Changing buses first thing in the morning at Antakya to cross the border, I say goodbye to Divan, who is staying a night there. The remaining three of us make a smooth transition across the border, leaving all the work to the bus steward. He looks like he's done this once or twice before. The only thing I have to do is hand over my $52 dollars and fill out two forms. I stand and chat to an Iraqi, as the steward buzzes around. He's a really nice fellah, returning on university business from Turkey, but sadly, for whatever reason, his application is rejected and he must go back to Turkey instead of making it home. It's a shame.

"Welcome to Syria", the sign proclaims. Arabic scripture is finally on view, and it certainly makes you realise there is both a subtle and significant change between the two countries. We are well and truly in the Middle East now. We get dropped off at the side of a very busy street, right in the middle of a bustling Aleppo City, and we're off and running. We chance upon the Tourist Information centre , and the very helpful lady directs us to the "Spring Flower Hostel".

I spend the rest of the morning and the afternoon wandering the teaming streets of the city, the Citadel and the Souk. As you can probably imagine, such places are hives of activities, with locals and tourists all squeezed together, intermingled between Arabic archways and impossibly narrow alleyways. In the bazaar, there are nut stalls, butchers, spices stores, clothes shops, and art shops all competing for your attention and custom. Soap is particularly prevalent. I learn that soap from Aleppo is legendary, and it is customary for any soap seller to thrust a bar into the face of any tourist unwitting enough to enter the premises. You really can sense the place walking these crowded alleyways. The air is also crammed with the lingering scent of fruit sheesha, scented soap, and freshly cooked falafal. I pass one restaurant and the waiter skips out the front door and onto his bike, singlehandedly cycling between everyone, whilst deftly balancing a meal for two in the other.

I finally locate somewhere to change money- a quiet looking tourist shop in the shadows of the castle. I get talking to the three guys working there, and once again, enter the bizarre world of the tourist worker. I'm served a nice cup of tea, as is the custom in these parts.

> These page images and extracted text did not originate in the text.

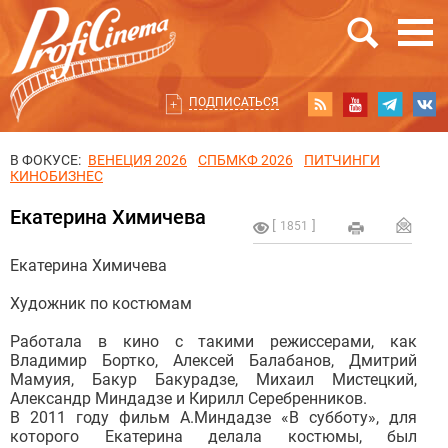
ПОДПИСАТЬСЯ
В ФОКУСЕ:
ВЕНЕЦИЯ 2026
СПБМКФ 2026
ПИТЧИНГИ
КИНОБИЗНЕС
Екатерина Химичева
1851
Екатерина Химичева
Художник по костюмам
Работала в кино с такими режиссерами, как
Владимир Бортко, Алексей Балабанов, Дмитрий
Мамуия, Бакур Бакурадзе, Михаил Мистецкий,
Александр Миндадзе и Кирилл Серебренников.
В 2011 году фильм А.Миндадзе «В субботу», для
которого Екатерина делала костюмы, был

After a couple of minutes, one of them closes the front door and walks up to me declaring:" We are Mossad (Israeli secret service). We want you to join us." I've noticed that during these chats, sellers get to see you more as real person and not just a potential sale. At no stage do I ever get asked to buy anything. Maybe they've already made enough money today as one of them flashes a 500 Euro note at me, and walks off, declaring he's away to buy a Bugatti.

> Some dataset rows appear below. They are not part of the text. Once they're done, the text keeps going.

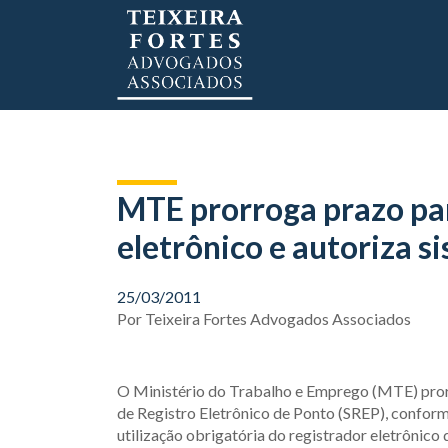
MTE prorroga prazo pa
eletrônico e autoriza s
25/03/2011
Por
Teixeira Fortes Advogados Associados
O Ministério do Trabalho e Emprego (MTE) pror
de Registro Eletrônico de Ponto (SREP), conform
utilização obrigatória do registrador eletrônico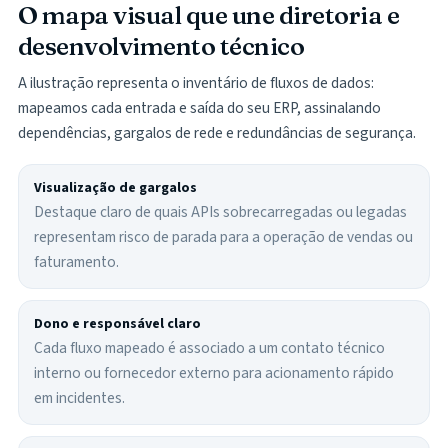
O mapa visual que une diretoria e
desenvolvimento técnico
A ilustração representa o inventário de fluxos de dados:
mapeamos cada entrada e saída do seu ERP, assinalando
dependências, gargalos de rede e redundâncias de segurança.
Visualização de gargalos
Destaque claro de quais APIs sobrecarregadas ou legadas
representam risco de parada para a operação de vendas ou
faturamento.
Dono e responsável claro
Cada fluxo mapeado é associado a um contato técnico
interno ou fornecedor externo para acionamento rápido
em incidentes.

I finally bid adieu and wander out the door towards some steps that lead up to the main gate of a very imposing castle. Safely up at the top of it's ramparts, I get a superb view of the surrounding city stretching out in all directions. I'm welcomed by a big family with lots of kids. Each one practices their English and every single "Hello!" is warm. The whistle blowers return in the form of custodians encouraging people to leave the huge castle as closing time approaches. On my way out, I pass the family from before. "Goodbye, Jake!" the youngest child enthusiastically shouts as I pass by them on the steps.

The evening begins frustratingly, attempting to find a bar, which either serves beer or has the EPL on. It's certainly an indicator that I have arrived in an Arabic country when you can't get a beer, but I was confident I'd find somewhere for the game. Never mind. I collect a bottle of the local scotch ("Sham") from a very discreet off licence and toddle back to the hostel. I catch up with Neil and Akiko and we share a drink and an interesting night's talk in the hostel's bar, before squeezing into the smallest room I have ever stayed in in my life. I've seen much bigger snooker tables. True story.